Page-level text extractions
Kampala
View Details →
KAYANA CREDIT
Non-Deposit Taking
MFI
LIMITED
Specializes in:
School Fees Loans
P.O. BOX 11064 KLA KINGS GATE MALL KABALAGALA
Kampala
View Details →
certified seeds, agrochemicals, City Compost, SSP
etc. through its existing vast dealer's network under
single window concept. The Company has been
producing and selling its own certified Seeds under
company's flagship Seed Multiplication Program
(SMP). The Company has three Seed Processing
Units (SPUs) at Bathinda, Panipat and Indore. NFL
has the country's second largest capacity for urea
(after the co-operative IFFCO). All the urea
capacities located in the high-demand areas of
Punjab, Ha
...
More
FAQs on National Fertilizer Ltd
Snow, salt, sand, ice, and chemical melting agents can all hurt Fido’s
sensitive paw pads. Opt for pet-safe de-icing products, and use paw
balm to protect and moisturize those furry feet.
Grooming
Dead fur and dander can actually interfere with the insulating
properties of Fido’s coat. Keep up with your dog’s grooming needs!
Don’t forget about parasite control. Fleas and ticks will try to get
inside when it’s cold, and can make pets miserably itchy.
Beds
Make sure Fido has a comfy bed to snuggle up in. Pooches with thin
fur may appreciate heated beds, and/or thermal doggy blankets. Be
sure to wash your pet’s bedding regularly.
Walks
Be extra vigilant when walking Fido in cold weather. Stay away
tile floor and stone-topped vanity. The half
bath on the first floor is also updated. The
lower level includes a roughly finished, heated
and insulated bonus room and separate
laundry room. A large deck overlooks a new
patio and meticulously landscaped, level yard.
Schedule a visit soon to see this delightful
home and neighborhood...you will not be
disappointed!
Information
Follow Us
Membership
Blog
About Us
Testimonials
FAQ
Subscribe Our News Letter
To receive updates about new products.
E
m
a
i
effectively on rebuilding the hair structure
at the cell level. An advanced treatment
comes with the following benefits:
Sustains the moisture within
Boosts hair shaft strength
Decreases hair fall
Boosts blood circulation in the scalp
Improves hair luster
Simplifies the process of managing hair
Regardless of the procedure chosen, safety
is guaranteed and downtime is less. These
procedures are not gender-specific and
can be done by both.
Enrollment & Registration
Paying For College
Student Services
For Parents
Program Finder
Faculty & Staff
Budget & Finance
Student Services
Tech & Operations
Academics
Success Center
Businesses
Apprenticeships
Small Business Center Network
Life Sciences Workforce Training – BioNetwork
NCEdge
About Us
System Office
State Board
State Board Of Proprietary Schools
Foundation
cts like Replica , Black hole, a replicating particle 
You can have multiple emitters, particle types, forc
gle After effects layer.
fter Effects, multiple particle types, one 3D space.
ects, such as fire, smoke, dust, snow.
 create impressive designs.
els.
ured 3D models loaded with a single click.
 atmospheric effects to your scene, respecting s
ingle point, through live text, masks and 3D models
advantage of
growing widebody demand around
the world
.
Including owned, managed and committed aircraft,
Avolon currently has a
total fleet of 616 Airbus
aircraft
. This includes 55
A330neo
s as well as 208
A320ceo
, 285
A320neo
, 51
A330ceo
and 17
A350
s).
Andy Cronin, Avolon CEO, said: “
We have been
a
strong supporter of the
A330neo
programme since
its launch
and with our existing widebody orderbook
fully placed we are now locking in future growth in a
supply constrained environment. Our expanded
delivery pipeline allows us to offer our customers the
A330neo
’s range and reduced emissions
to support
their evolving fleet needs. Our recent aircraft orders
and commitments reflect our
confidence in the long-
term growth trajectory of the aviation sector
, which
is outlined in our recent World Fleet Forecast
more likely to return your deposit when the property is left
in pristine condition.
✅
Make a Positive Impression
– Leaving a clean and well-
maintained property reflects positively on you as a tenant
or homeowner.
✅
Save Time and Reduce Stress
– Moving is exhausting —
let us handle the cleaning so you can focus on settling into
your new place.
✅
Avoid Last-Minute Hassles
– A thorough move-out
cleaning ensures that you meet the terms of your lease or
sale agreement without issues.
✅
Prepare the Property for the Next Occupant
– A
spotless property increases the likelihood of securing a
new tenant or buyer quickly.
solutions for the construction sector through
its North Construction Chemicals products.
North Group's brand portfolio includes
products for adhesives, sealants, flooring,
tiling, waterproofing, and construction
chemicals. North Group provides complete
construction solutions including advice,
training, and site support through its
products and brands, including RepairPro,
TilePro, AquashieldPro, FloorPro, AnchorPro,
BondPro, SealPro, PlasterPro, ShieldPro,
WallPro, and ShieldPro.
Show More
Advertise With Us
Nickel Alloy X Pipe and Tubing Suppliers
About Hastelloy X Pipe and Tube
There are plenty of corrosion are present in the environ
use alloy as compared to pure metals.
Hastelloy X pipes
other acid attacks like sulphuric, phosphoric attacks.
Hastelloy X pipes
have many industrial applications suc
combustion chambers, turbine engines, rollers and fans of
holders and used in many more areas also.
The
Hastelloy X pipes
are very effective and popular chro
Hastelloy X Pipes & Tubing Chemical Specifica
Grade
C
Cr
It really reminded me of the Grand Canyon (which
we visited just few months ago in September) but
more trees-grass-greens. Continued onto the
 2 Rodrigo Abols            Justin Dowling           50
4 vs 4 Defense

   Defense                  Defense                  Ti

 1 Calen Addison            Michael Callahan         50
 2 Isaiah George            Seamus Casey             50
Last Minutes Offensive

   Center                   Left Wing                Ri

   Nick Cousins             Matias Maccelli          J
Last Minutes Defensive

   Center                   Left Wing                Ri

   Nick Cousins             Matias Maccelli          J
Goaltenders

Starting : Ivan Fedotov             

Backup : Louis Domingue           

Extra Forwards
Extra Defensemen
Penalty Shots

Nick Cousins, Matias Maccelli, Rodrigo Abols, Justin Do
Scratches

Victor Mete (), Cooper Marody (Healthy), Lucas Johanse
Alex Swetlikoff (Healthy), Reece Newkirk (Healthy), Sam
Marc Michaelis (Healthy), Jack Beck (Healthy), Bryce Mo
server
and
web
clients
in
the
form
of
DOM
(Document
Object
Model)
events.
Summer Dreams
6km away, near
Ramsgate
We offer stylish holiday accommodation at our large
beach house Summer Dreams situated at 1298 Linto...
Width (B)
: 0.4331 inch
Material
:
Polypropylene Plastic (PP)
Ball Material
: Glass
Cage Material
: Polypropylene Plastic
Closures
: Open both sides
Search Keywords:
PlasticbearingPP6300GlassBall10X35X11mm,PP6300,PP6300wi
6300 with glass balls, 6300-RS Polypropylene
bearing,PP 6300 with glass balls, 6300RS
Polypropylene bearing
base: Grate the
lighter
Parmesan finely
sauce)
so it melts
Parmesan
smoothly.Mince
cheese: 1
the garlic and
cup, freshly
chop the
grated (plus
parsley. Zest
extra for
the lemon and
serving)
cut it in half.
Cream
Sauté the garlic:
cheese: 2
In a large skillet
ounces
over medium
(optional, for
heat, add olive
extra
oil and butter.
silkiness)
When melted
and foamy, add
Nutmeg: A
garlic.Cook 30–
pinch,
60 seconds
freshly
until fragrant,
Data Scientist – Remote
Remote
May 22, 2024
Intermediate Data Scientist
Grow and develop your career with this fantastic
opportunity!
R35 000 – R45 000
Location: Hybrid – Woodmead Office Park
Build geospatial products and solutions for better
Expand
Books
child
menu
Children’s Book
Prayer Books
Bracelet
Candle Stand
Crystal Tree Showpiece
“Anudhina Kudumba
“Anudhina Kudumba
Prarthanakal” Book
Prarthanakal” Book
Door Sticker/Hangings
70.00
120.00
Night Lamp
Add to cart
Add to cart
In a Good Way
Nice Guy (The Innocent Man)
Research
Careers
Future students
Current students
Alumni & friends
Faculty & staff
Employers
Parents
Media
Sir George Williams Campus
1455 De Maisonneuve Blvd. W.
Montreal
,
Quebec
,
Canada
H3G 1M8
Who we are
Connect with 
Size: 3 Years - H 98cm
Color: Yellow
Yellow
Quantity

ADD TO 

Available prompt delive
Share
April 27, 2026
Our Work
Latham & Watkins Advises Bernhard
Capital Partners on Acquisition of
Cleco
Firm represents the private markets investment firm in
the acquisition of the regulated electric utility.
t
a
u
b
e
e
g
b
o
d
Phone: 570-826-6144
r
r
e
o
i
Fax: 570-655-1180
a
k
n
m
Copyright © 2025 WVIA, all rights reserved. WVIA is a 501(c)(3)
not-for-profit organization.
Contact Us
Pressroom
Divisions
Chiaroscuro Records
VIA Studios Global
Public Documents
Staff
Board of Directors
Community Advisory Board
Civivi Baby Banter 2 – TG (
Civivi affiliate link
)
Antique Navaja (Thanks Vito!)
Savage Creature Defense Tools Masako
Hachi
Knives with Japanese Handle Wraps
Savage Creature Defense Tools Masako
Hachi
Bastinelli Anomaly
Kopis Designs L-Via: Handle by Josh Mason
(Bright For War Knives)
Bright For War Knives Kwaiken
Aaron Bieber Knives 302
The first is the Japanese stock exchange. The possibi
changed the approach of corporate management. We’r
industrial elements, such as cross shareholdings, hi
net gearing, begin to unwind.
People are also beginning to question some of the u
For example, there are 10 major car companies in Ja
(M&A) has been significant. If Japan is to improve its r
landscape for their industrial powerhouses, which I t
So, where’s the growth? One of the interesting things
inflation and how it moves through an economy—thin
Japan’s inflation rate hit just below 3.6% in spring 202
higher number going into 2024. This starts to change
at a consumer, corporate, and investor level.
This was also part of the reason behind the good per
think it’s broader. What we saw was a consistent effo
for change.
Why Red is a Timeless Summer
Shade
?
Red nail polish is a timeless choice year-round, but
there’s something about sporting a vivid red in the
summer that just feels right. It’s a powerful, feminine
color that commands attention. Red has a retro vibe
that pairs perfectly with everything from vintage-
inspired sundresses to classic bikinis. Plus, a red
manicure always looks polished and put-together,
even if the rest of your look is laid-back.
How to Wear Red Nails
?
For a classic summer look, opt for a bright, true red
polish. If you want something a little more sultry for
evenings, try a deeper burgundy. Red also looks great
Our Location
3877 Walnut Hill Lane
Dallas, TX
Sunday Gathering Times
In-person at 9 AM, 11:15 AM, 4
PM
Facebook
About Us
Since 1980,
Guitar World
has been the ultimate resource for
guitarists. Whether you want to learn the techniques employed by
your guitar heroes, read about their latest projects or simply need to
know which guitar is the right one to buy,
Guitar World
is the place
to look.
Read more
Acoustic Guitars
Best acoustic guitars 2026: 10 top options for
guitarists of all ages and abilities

- **The task**
Lines containing the string "cold" are the ones to copy from the entries above.

- **Your solution**
inside when it’s cold, and can make pets miserably itchy.
Be extra vigilant when walking Fido in cold weather. Stay away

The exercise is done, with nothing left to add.